(Work task): Line filter on the word "producto": copy each matching line from the entries.

(Saved data entries):
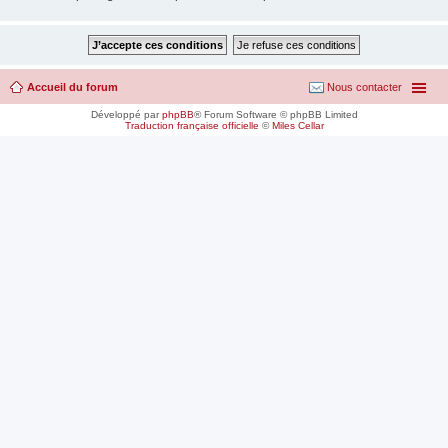
Accueil du forum
Nous contacter
Développé par
phpBB
® Forum Software © phpBB Limited
Traduction française officielle
©
Miles Cellar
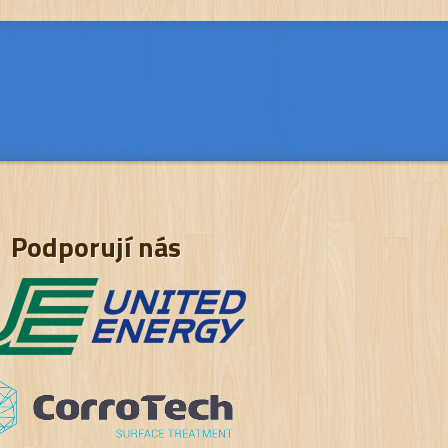
Podporují nás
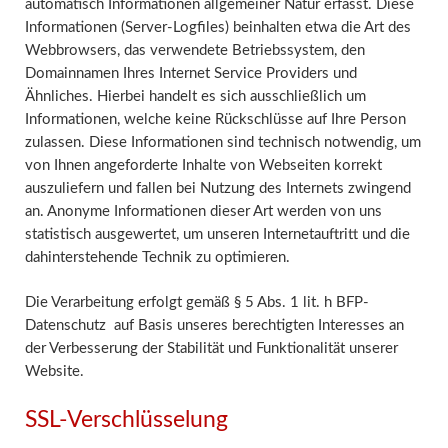
automatisch Informationen allgemeiner Natur erfasst. Diese
Informationen (Server-Logfiles) beinhalten etwa die Art des
Webbrowsers, das verwendete Betriebssystem, den
Domainnamen Ihres Internet Service Providers und
Ähnliches. Hierbei handelt es sich ausschließlich um
Informationen, welche keine Rückschlüsse auf Ihre Person
zulassen. Diese Informationen sind technisch notwendig, um
von Ihnen angeforderte Inhalte von Webseiten korrekt
auszuliefern und fallen bei Nutzung des Internets zwingend
an. Anonyme Informationen dieser Art werden von uns
statistisch ausgewertet, um unseren Internetauftritt und die
dahinterstehende Technik zu optimieren.
Die Verarbeitung erfolgt gemäß § 5 Abs. 1 lit. h BFP-
Datenschutz auf Basis unseres berechtigten Interesses an
der Verbesserung der Stabilität und Funktionalität unserer
Website.
SSL-Verschlüsselung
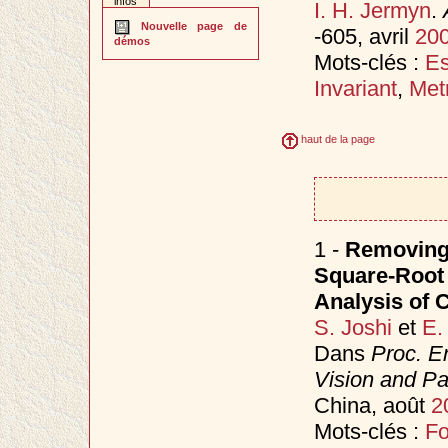
infos
I. H. Jermyn
.
Nouvelle page de
-605, avril
20
démos
Mots-clés :
Es
Invariant
,
Met
haut de la page
1 -
Removing 
Square-Root 
Analysis of 
S. Joshi
et
E.
Dans
Proc. E
Vision and P
China, août
2
Mots-clés :
F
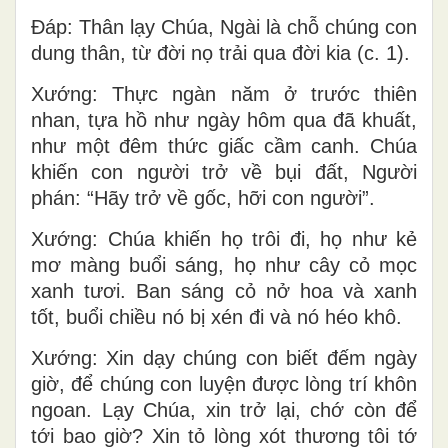
Ðáp: Thân lạy Chúa, Ngài là chỗ chúng con
dung thân, từ đời nọ trải qua đời kia (c. 1).
Xướng: Thực ngàn năm ở trước thiên
nhan, tựa hồ như ngày hôm qua đã khuất,
như một đêm thức giấc cầm canh. Chúa
khiến con người trở về bụi đất, Người
phán: “Hãy trở về gốc, hỡi con người”.
Xướng: Chúa khiến họ trôi đi, họ như kẻ
mơ màng buổi sáng, họ như cây cỏ mọc
xanh tươi. Ban sáng cỏ nở hoa và xanh
tốt, buổi chiều nó bị xén đi và nó héo khô.
Xướng: Xin dạy chúng con biết đếm ngày
giờ, để chúng con luyện được lòng trí khôn
ngoan. Lạy Chúa, xin trở lại, chớ còn để
tới bao giờ? Xin tỏ lòng xót thương tôi tớ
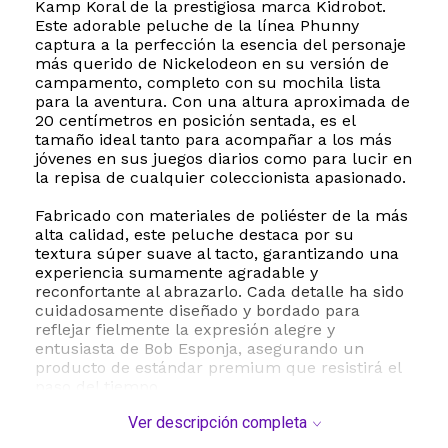
Kamp Koral de la prestigiosa marca Kidrobot.
Este adorable peluche de la línea Phunny
captura a la perfección la esencia del personaje
más querido de Nickelodeon en su versión de
campamento, completo con su mochila lista
para la aventura. Con una altura aproximada de
20 centímetros en posición sentada, es el
tamaño ideal tanto para acompañar a los más
jóvenes en sus juegos diarios como para lucir en
la repisa de cualquier coleccionista apasionado.
Fabricado con materiales de poliéster de la más
alta calidad, este peluche destaca por su
textura súper suave al tacto, garantizando una
experiencia sumamente agradable y
reconfortante al abrazarlo. Cada detalle ha sido
cuidadosamente diseñado y bordado para
reflejar fielmente la expresión alegre y
entusiasta de Bob Esponja, asegurando un
producto de estándar premium que resistirá el
paso del tiempo.
Ver descripción completa
Este artículo es un producto oficial de
Nickelodeon creado en colaboración directa con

(Solution):
producto de estándar premium que resistirá el
Este artículo es un producto oficial de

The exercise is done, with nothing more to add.